Sobre a sua suposta gula e alegada promiscuidade: soube-se agora que a ex-bastonária está a ser investigada pelo Ministério Público por eventuais irregularidades na gestão da Ordem dos Advogados. Em causa estará, entre outras coisas menores, o facto de, dos cerca de 520 mil euros gastos pela Ordem em serviços jurídicos entre 2014 e 2016, 84% terem ido forrar os bolsos de apenas três advogados, sendo que um deles, Adérito Ferro Pires, é o antigo patrono de Elina, e outra, Carla Morgado, terá recebido, em aparente violação dos estatutos da Ordem, 37 mil euros em honorários. A mesma Carla Morgado que é agora sócia de Elina Fraga no escritório que partilham. Estranho? Muito difícil dizer que não.
Terá sido então por considerarem que Elina Fraga não possui arcaboiço ético para desempenhar um cargo no partido, que os militantes a assobiaram freneticamente no congresso do passado fim-de-semana? Nada disso.
Desgraçadamente, o problema do PSD – ou, vá lá, de algum PSD – com Elina tem a ver com tudo menos com a ética, que em política vale o equivalente à moral na obra de Oscar Wilde. O que inquieta os laranjinhas é outra coisa: as posições altamente críticas de Elina face à política de Justiça do Governo Passos Coelho e, tão ou mais importante do que isso, o seu discurso contra os conflitos de interesses que minam a credibilidade dos nossos deputados.
Sobre Justiça, Elina não disse nada que a esmagadora maioria da população não pensasse: que o sector estava a atravessar “uma depressão catatónica”, que havia uma “produção esquizofrénica de legislação” imposta de “forma autocrática”, que as custas judiciais eram “desproporcionais aos rendimentos das famílias”, constituindo “um obstáculo intransponível ao acesso à Justiça”. Sim, é verdade que
não se ficou pelos bitaites e apresentou uma queixa-crime contra os membros do Governo PSD/CDS que estiveram no Conselho de Ministros em que foi aprovado o mapa judiciário, mas isso é currículo, e não é só porque a iniciativa era má – é porque revela um desprendimento razoável relativamente ao partido a que pertence, o que, como sabemos, é um exercício que em Portugal é quase tão raro como o lince da Malcata.
Também as suas posições sobre a promiscuidade que alguns deputados que exercem advocacia mantêm com o mundo empresarial não são originais, mas são corajosas, tendo em conta a sua condição de militante de um partido em que esses casos são um clássico moderno.
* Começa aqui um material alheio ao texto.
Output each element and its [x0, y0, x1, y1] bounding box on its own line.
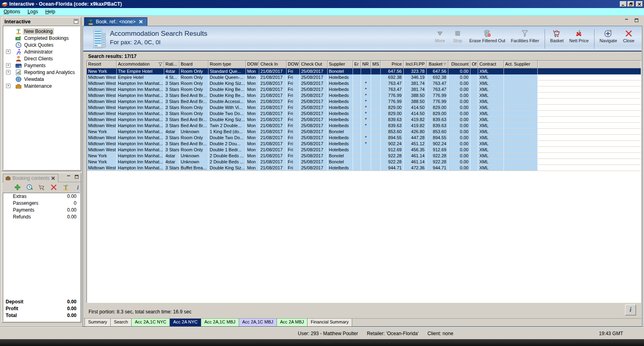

Disse Elina em entrevista ao Expresso: “Alguém pode atender um cliente de manhã e fazer uma lei à tarde capaz de abstratamente beneficiar esse cliente(…) existem [deputados] que veem a Assembleia da República como um centro de negócios, aproveitando a sua capacidade de influência e a sua rede de conhecimentos para promoverem uma angariação ilícita de clientela.” Valerá a pena dar exemplos práticos de deputados e ex-deputados do PSD que se deram muito bem no sector privado sem que tivessem aparente currículo em matéria de gestão?
Resumindo, baralhando e concluindo: o que está em causa no Elinagate não é a ex-bastonária, é aquilo que ela representa para um partido que tem ódio visceral a todos os que colocam em causa a sua relação heterodoxa (vamos chamar-lhe assim) com a ética no exercício da política.
Nada tenho contra os assobios a Elina Fraga. Mas preferia que eles acontecessem por motivos que não envergonhassem os militantes do PSD. Era mais saudável para o partido e mais higiénico para a democracia.